费马大法官品尚清高, 讨厌政界官僚逢场作戏的应酬, 工余爱躲在家里玩数学, 然后写信和好友(巴斯卡 Pascal, 笛卡儿 Descartes,…)讨论, 无心中发明了物理(Optics)定律, 或然率 (Probability – 和Pascal合作), 解析几何 (Analytical Geometry – 和Descartes合作)…尤其他是近代数论(Number Theory)的开山鼻祖 (他的另一个Fermat’s Little Theorem今天用在电脑密码RSA Encryption)。
他偶然读到3,000年前希腊数学家Diaophantine的书 (10世纪阿拉伯人保存, 16世纪拉丁文翻译自阿拉伯文)。他心血来潮, 在书眉写道: “我找到一个漂亮的证明这题Diaophantine Equation, 但此书旁地方太小, 不能写下”。 他死后, 儿子整理遗作而发现此书, 就成为350年来的数学疑案。


Great Math Popular Books


日本数学科普作家写的好书。深入浅出, 适合中学生读最高深数学。

結城 浩 Hiroshi Yuki (1963 -) is a Japanese Math Popular Book Writer for Secondary and High School students.
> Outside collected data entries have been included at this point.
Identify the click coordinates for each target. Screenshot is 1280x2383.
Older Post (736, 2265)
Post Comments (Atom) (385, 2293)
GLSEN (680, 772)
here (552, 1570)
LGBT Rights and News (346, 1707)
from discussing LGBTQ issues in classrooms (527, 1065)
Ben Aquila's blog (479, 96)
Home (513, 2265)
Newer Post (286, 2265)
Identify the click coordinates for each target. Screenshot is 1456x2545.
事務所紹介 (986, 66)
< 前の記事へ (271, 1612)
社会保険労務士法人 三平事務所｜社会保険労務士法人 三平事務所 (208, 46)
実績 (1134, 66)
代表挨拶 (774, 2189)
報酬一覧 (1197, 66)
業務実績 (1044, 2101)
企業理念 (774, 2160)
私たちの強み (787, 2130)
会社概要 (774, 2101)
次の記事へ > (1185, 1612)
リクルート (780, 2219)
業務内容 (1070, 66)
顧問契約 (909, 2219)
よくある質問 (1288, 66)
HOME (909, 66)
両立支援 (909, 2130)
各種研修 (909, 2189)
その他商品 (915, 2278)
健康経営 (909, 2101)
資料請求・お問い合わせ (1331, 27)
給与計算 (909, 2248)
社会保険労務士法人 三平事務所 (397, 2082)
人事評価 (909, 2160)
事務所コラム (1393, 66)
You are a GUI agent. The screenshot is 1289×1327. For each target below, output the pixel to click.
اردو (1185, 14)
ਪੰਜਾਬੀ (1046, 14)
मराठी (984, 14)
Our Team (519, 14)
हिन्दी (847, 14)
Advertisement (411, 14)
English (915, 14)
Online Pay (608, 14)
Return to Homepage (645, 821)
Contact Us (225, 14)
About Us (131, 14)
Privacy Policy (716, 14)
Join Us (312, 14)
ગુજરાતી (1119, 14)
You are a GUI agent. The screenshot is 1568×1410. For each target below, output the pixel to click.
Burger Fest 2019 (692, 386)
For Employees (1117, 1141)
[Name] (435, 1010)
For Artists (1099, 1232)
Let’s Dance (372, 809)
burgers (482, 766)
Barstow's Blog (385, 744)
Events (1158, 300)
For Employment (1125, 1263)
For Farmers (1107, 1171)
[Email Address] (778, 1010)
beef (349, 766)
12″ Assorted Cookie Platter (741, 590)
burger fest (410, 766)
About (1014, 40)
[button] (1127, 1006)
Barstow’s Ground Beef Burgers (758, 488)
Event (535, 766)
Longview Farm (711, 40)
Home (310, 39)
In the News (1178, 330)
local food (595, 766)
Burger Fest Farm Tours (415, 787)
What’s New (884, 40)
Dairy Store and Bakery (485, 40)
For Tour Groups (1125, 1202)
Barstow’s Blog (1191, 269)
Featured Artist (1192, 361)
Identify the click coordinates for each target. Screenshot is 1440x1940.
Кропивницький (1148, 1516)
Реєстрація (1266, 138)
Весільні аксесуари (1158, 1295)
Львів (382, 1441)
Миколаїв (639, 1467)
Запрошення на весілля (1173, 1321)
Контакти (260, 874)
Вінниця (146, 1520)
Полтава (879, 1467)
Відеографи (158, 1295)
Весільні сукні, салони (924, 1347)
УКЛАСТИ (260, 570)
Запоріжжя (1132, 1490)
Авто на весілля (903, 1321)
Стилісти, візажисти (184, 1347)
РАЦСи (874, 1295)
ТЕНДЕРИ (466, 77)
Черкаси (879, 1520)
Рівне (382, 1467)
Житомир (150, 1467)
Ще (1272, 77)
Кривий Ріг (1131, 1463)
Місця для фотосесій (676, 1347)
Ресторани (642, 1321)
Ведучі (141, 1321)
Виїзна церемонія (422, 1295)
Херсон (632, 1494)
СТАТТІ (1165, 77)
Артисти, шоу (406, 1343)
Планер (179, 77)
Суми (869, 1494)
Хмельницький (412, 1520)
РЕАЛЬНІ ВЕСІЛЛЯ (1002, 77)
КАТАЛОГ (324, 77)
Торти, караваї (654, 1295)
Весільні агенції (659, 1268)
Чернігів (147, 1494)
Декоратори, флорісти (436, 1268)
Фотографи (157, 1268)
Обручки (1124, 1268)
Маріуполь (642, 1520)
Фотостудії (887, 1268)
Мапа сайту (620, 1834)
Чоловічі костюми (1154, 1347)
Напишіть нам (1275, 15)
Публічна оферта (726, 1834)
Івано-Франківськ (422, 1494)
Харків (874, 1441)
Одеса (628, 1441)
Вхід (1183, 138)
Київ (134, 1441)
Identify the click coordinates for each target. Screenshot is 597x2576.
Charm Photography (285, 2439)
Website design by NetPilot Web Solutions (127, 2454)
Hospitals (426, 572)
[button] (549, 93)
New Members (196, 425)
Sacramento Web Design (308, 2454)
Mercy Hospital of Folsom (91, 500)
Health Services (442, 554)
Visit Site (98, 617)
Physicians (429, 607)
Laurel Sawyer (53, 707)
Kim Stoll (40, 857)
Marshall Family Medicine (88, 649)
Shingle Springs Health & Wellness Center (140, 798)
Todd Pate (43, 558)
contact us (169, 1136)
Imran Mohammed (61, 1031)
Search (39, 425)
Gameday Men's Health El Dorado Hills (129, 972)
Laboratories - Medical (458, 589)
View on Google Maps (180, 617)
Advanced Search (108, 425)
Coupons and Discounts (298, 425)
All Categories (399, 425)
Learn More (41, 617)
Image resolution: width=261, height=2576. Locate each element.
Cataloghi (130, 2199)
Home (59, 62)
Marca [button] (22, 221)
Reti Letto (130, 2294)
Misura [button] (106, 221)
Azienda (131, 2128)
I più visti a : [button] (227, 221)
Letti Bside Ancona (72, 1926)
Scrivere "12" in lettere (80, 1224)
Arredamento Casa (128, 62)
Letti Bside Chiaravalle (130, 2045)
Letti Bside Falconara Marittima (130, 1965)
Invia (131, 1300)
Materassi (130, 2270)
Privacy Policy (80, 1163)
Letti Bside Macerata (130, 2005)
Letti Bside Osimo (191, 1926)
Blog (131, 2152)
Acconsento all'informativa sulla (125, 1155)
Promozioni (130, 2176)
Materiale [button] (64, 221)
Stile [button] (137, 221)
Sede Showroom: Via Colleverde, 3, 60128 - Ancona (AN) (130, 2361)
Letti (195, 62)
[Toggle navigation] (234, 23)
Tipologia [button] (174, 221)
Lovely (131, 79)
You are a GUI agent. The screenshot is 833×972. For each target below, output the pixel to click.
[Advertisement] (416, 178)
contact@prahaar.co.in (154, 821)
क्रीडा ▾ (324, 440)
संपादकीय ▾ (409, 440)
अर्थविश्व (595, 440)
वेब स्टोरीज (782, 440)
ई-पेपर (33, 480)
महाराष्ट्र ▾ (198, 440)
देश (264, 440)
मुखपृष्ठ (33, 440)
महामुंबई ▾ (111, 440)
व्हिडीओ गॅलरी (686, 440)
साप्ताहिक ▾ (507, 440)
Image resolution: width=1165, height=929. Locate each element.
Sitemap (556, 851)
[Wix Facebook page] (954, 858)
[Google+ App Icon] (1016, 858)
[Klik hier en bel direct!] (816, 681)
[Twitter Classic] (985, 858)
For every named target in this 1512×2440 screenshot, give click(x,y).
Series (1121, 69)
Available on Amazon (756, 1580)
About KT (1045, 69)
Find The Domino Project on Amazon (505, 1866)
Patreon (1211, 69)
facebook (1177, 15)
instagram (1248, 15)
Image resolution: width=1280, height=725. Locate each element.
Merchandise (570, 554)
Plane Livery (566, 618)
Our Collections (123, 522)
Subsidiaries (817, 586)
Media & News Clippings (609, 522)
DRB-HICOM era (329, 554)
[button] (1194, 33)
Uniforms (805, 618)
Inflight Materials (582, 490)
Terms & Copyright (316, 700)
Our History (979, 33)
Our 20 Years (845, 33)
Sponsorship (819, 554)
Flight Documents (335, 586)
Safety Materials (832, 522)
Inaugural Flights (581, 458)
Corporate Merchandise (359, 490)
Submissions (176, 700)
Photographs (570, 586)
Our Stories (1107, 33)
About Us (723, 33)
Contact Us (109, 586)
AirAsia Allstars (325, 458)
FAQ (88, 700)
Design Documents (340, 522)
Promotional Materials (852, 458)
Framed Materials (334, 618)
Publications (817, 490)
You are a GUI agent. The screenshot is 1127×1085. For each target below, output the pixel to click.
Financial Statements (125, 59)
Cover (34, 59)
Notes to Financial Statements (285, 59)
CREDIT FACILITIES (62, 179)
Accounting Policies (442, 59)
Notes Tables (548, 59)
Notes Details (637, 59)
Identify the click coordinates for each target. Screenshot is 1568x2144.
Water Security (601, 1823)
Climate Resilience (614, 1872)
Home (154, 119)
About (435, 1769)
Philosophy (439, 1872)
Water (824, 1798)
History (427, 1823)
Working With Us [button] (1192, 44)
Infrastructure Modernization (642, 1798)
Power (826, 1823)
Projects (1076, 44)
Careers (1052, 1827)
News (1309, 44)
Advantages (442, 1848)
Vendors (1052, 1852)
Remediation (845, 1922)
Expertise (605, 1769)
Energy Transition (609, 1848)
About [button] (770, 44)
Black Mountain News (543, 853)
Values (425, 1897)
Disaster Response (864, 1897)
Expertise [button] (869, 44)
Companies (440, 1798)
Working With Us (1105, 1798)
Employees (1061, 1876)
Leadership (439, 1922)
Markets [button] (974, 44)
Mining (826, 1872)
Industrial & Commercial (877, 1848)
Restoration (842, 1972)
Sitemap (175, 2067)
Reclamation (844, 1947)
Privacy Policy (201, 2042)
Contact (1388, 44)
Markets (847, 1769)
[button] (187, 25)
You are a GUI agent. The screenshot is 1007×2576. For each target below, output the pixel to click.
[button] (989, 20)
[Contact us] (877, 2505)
In the “Galois Theory” (Chapter 10) he boldly attempted to explain to them such complicated concepts: Quotient Group, Field Extension, Group Order, Normal Sub-Group, Solvable Group …

Evariste Galois‘s genius is he built a “bridge” between Field (域/体) and Group (群) – both new concepts invented by him. The “bridge” is called Galois Group, or by Emile Artin the “Group Automorphism”. He transferred the difficult problem of solving complicated 4 -ops (+-×/) Field (coefficients) to the single-op (permutation of roots) Group.

Galois Group is the ultimate TRUTH of all Math — Fermat’s Last Theorem, and any advanced Math, will use Galois Group or Field, to solve. Prof C.N. Yang 杨振宁 Nobel-Prize Physics discovery was based on Group Theory.

Evariste Galois was a French Math genius, died at 21 in a duel during French Revolution. He is the ‘Father’ of Modern Algebra. Failed 2 years in Ecole Polytechnique CONCOURS Entrance Exams, then kicked out by Ecole Normale Supérieure, his Math was not understood by all the 19th century World’s greatest Math Masters : Gauss, Fourier, Poisson, Cauchy…

“Galois Theory” — the ultimate Math “葵花宝典” (a.k.a. “Kongfu Bible“) — is only taught in the Math Honors Undergraduate or Masters degree Course.

自己学习《Galois Theory》(Page 365):
— “高中会教这种困难的数学吗 ?”
— “…我觉得比起給高中老师教, 不如自己好好学吧。”
— ” 重要的是自己学习。”